Ford has hit a few speed bumps trying to turn a 120-year-old company into an electric vehicle powerhouse.
But as CEO Jim Farley pushes the auto giant to compete with the likes of Elon Musk’s Tesla and China’s BYD, he says he’s found the secret to success—and it’s surprisingly basic.
“I found out that people who buy electric vehicles just want really good shit,” Farley said at an event Wednesday “They don’t want science projects, they want really great product.”
In a conversation with Uber CEO Dara Khosrowshahi at GE’s “The Lean Mindset” event in New York, Farley recalled scrapping the initial design for the Mustang Mach-E in 2017 after he saw the project and thought it looked too much like a Toyota Prius, a design he has derided as “a joke.”
“I saw it and I was like, no,” Farley said. “We gotta lean into what we’re really good at, like Mustangs and pick-up trucks.”
The decision appears to have paid off: In August, Mustang Mach-E sales surged 61% year over year, making it the second-best-selling electric SUV in the U.S., behind only Tesla’s Model Y, according to Electrek.
However, the push to an EV future is proving to be an expensive bet.
In July, Ford predicted that its EV division, dubbed Ford Model e, would lose $4.5 billion in 2023, a 50% jump from the losses it previously forecast in March.
Charging the cars also isn’t easy, something Farley experienced firsthand during a recent test drive of an F-150 Lightning across Route 66.
After waiting 40 minutes for a low-speed charger to get his battery to a 40% charge, the CEO admitted in a video posted to X, formerly known as Twitter, that the “pretty challenging” process was a “really good reality check.”
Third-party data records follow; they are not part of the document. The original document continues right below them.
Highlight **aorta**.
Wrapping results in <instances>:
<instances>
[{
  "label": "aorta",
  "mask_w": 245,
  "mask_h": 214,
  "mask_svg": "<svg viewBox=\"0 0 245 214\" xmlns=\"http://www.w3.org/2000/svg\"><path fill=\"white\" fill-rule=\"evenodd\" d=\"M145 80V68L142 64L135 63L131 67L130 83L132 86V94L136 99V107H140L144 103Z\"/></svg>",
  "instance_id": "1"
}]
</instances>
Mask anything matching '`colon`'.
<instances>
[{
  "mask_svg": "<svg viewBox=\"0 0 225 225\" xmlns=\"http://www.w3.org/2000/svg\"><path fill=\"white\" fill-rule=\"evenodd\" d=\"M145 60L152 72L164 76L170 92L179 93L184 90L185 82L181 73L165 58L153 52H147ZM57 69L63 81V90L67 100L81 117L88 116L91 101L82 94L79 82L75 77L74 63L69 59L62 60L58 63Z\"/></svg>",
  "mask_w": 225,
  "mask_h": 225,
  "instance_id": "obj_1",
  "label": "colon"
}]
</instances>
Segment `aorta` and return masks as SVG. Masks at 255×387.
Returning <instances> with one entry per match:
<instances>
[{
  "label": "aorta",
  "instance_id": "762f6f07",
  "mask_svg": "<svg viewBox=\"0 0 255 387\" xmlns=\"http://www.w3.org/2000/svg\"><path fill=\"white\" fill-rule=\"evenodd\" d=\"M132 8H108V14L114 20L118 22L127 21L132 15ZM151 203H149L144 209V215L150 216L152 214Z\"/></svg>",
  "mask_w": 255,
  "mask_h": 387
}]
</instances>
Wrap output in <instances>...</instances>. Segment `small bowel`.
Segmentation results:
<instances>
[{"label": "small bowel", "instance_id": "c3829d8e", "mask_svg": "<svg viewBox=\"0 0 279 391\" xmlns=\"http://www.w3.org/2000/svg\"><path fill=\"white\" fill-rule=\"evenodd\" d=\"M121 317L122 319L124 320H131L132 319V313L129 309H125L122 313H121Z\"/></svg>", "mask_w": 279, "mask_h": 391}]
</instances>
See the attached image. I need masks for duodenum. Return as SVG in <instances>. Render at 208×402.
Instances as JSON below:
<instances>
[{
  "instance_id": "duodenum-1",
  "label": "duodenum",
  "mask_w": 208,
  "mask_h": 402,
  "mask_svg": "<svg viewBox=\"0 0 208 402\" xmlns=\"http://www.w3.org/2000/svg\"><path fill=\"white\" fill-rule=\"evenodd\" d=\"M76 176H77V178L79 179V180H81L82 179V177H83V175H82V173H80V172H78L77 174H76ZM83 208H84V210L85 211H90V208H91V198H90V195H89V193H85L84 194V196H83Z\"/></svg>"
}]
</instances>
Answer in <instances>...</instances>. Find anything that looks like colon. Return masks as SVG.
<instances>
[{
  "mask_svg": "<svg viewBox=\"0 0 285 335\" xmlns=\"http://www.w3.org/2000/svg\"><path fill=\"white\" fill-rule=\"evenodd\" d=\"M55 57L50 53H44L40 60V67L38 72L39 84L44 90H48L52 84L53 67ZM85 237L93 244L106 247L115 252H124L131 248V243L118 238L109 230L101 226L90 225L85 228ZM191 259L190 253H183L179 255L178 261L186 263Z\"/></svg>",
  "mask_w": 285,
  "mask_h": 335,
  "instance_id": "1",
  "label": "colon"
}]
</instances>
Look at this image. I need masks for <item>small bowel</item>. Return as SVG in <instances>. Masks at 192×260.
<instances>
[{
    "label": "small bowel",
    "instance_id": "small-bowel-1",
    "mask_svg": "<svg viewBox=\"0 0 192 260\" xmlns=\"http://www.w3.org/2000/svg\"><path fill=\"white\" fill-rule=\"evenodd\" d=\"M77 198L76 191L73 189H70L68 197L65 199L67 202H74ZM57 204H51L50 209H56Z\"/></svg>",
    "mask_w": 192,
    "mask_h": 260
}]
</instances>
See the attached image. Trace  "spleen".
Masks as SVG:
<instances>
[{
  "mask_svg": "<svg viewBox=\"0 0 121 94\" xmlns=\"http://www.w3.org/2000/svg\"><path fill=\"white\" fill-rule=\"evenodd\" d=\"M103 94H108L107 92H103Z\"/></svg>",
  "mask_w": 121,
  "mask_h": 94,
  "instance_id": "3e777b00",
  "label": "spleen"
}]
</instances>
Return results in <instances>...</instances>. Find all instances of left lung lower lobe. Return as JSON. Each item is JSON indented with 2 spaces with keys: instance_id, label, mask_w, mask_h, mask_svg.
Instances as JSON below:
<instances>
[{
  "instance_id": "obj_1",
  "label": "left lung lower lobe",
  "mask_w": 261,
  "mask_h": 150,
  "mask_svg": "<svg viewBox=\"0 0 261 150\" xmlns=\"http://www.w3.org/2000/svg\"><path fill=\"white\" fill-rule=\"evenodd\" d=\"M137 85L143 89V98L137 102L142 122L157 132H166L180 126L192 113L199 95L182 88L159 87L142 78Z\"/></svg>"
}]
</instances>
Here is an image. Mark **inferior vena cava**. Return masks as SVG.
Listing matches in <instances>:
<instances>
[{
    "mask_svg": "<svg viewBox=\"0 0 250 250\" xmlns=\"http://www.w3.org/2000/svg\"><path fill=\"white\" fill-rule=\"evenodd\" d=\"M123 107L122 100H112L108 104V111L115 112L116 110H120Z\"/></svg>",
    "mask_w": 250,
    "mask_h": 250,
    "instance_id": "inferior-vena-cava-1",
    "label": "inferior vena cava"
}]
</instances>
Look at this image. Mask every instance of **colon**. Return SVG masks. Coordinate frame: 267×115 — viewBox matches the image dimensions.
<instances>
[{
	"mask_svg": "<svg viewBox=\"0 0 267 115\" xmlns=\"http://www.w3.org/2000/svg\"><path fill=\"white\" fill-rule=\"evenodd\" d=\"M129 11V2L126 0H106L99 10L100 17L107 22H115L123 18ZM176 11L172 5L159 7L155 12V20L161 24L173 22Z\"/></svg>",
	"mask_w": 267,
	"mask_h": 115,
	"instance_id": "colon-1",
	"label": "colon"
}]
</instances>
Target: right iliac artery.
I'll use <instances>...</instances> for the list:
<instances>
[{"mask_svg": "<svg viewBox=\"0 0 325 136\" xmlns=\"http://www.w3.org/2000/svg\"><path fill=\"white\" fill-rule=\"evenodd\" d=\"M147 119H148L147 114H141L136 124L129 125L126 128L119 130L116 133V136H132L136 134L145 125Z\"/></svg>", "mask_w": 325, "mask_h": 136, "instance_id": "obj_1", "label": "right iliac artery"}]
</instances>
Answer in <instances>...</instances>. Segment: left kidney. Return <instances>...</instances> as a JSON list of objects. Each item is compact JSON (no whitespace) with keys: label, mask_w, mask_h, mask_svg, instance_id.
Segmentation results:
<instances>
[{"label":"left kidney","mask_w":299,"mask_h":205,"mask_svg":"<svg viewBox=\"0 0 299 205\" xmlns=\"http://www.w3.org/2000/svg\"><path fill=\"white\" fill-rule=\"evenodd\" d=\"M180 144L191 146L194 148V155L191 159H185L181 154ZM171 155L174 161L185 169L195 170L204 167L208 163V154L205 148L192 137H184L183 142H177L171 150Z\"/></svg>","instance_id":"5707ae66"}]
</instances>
Starting this spring, charging speed should improve, as Ford and GM drivers will be able to use Tesla’s Supercharger network, thanks to a new partnership announced in June.
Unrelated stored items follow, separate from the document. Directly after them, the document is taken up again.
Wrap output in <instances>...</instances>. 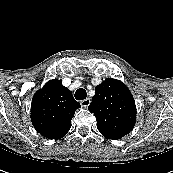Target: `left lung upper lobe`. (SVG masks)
I'll list each match as a JSON object with an SVG mask.
<instances>
[{
  "mask_svg": "<svg viewBox=\"0 0 173 173\" xmlns=\"http://www.w3.org/2000/svg\"><path fill=\"white\" fill-rule=\"evenodd\" d=\"M88 110L94 113L98 130L107 139H120L135 125L134 98L129 89L117 79L107 78L96 86Z\"/></svg>",
  "mask_w": 173,
  "mask_h": 173,
  "instance_id": "left-lung-upper-lobe-1",
  "label": "left lung upper lobe"
}]
</instances>
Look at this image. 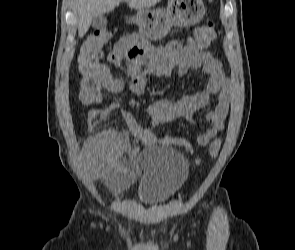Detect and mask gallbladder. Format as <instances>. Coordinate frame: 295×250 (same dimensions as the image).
Here are the masks:
<instances>
[{"label":"gallbladder","mask_w":295,"mask_h":250,"mask_svg":"<svg viewBox=\"0 0 295 250\" xmlns=\"http://www.w3.org/2000/svg\"><path fill=\"white\" fill-rule=\"evenodd\" d=\"M107 25V19L104 15L96 16L92 19L91 26L94 29H104Z\"/></svg>","instance_id":"obj_1"}]
</instances>
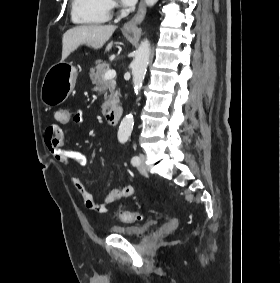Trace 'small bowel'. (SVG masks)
<instances>
[{
  "instance_id": "1",
  "label": "small bowel",
  "mask_w": 280,
  "mask_h": 283,
  "mask_svg": "<svg viewBox=\"0 0 280 283\" xmlns=\"http://www.w3.org/2000/svg\"><path fill=\"white\" fill-rule=\"evenodd\" d=\"M72 120L75 124L84 123V116L81 111L72 112ZM44 142L51 155L63 166H84L87 163L86 156L73 149H64V132L60 125L53 124L49 126L44 133ZM74 188L82 198L83 204L89 211L103 214L108 211V206L119 200L129 198L133 195L134 189L131 185H127L121 189H114L108 192L101 203L94 201L92 194L86 189L81 178L74 176L72 179Z\"/></svg>"
}]
</instances>
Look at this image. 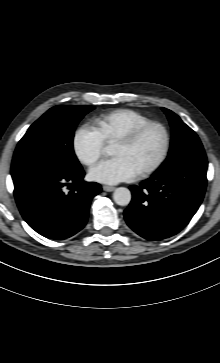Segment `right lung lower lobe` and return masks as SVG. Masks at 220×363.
I'll use <instances>...</instances> for the list:
<instances>
[{
    "label": "right lung lower lobe",
    "instance_id": "obj_1",
    "mask_svg": "<svg viewBox=\"0 0 220 363\" xmlns=\"http://www.w3.org/2000/svg\"><path fill=\"white\" fill-rule=\"evenodd\" d=\"M81 169L72 174L38 173L14 182V195L24 220L39 234L65 239L86 224L92 198L101 186L84 182ZM75 187L64 192V186Z\"/></svg>",
    "mask_w": 220,
    "mask_h": 363
}]
</instances>
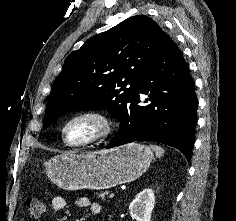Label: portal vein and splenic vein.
Listing matches in <instances>:
<instances>
[{"label": "portal vein and splenic vein", "mask_w": 236, "mask_h": 221, "mask_svg": "<svg viewBox=\"0 0 236 221\" xmlns=\"http://www.w3.org/2000/svg\"><path fill=\"white\" fill-rule=\"evenodd\" d=\"M114 196H115L114 193L109 194V198H114Z\"/></svg>", "instance_id": "portal-vein-and-splenic-vein-1"}]
</instances>
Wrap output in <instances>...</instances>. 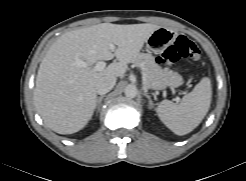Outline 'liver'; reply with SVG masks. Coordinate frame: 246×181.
Listing matches in <instances>:
<instances>
[{
	"instance_id": "1",
	"label": "liver",
	"mask_w": 246,
	"mask_h": 181,
	"mask_svg": "<svg viewBox=\"0 0 246 181\" xmlns=\"http://www.w3.org/2000/svg\"><path fill=\"white\" fill-rule=\"evenodd\" d=\"M158 28L149 23H101L61 35L47 51L36 77L34 103L45 125L59 134L83 129L96 108L97 82L106 76L122 77ZM110 44L116 46L114 51ZM113 57L118 62L102 71L95 69V63Z\"/></svg>"
}]
</instances>
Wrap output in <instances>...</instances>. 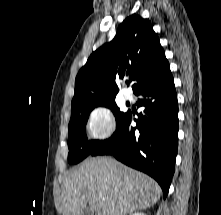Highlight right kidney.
Here are the masks:
<instances>
[{
	"instance_id": "obj_1",
	"label": "right kidney",
	"mask_w": 221,
	"mask_h": 215,
	"mask_svg": "<svg viewBox=\"0 0 221 215\" xmlns=\"http://www.w3.org/2000/svg\"><path fill=\"white\" fill-rule=\"evenodd\" d=\"M131 215H146V214L142 213V212H137V213H134V214H131Z\"/></svg>"
}]
</instances>
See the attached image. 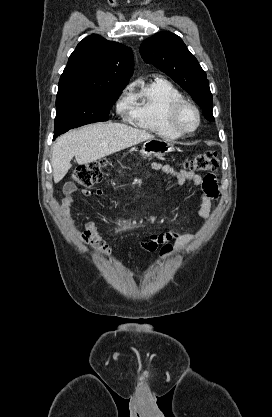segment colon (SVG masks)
Here are the masks:
<instances>
[{"mask_svg":"<svg viewBox=\"0 0 272 417\" xmlns=\"http://www.w3.org/2000/svg\"><path fill=\"white\" fill-rule=\"evenodd\" d=\"M107 167V160L79 165L71 174V182L81 186L90 187L102 180ZM184 167L191 172L212 173L219 167V161L216 152L209 151L185 161ZM172 251L173 244L167 242L162 246L160 255L163 258H168Z\"/></svg>","mask_w":272,"mask_h":417,"instance_id":"1","label":"colon"}]
</instances>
Competing with Tesla—and itself
Farley likens Ford’s early EVs as the “first-inning products in a nine-inning game.” He says the next phase of development has required the company to lean into the principles of kaizen, the Japanese model of continuous improvement popularized by Toyota–Ford’s competitor and Farley’s former employer.
“We actually had to have a revolution on the engineering of the product for simplicity and for cost reduction,” Farley explained, recalling the company’s restructure last year.
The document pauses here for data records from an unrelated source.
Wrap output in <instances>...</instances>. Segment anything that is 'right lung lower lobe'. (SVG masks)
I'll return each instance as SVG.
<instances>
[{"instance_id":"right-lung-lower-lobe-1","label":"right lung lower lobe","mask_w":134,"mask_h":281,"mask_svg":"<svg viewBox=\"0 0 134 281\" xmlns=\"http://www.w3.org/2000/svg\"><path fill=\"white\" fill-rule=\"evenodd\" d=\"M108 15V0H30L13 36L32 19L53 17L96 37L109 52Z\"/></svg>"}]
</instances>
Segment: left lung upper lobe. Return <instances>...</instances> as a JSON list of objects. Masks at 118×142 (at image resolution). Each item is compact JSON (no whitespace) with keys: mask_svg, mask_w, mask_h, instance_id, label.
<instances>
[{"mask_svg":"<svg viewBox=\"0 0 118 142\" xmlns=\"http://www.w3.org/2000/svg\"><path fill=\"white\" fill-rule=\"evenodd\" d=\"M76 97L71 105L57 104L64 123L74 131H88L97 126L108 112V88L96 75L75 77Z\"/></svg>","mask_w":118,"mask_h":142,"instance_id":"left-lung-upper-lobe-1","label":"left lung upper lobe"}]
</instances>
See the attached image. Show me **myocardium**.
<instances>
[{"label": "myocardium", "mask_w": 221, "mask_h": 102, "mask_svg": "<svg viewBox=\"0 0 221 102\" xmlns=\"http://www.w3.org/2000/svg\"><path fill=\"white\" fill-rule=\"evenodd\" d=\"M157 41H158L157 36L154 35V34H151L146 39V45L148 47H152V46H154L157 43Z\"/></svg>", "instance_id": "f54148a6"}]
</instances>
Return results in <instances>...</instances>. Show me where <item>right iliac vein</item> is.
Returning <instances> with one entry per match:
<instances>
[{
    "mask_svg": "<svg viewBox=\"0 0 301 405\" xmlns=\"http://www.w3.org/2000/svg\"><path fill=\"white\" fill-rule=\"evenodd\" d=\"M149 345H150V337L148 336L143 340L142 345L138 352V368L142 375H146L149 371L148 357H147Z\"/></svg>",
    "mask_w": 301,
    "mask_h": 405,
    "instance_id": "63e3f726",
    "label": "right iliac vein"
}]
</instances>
To adapt to a changing auto landscape, Farley split the company into three units: Ford Model e, centered around an EV future; Ford Blue, centered around the internal-combustion business; and Ford Pro, the existing commercial arm.
“I don’t have the time for internal combustion engine people to learn about electric vehicles and digital embedded vehicle architecture,” Farley explained. “I had to set up almost a competing organization that has some dependency on each other.”
Farley credits the move with helping to cut costs from Ford’s manufacturing and supply chain “so that I can compete when Tesla cuts their price $20,000, which they now have.”
While the auto giant is still tweaking its lineup for the second generation of electric vehicles, Farley says the company’s changing mindset is helping it along.
“Sometimes kaizen are little improvements everyday, and sometimes kaizen means completely rewriting your entire engineering approach,” he said.